Stored items from a collection:

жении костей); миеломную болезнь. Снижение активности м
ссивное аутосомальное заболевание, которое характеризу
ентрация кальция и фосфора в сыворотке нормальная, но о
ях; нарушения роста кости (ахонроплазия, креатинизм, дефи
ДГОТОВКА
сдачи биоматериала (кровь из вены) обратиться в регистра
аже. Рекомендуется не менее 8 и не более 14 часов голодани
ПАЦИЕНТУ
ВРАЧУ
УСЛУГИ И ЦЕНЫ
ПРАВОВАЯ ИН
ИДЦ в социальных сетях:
...
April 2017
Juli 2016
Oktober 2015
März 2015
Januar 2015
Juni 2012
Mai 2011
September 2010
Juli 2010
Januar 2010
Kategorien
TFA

• _What you are asked to do_
Set down only the lines above that fall between the line holding "сдачи биоматериала (кровь" and the line holding "ИДЦ в социальных", inclusive, keeping each exact.

• _Response area_
сдачи биоматериала (кровь из вены) обратиться в регистра
аже. Рекомендуется не менее 8 и не более 14 часов голодани
ПАЦИЕНТУ
ВРАЧУ
УСЛУГИ И ЦЕНЫ
ПРАВОВАЯ ИН
ИДЦ в социальных сетях:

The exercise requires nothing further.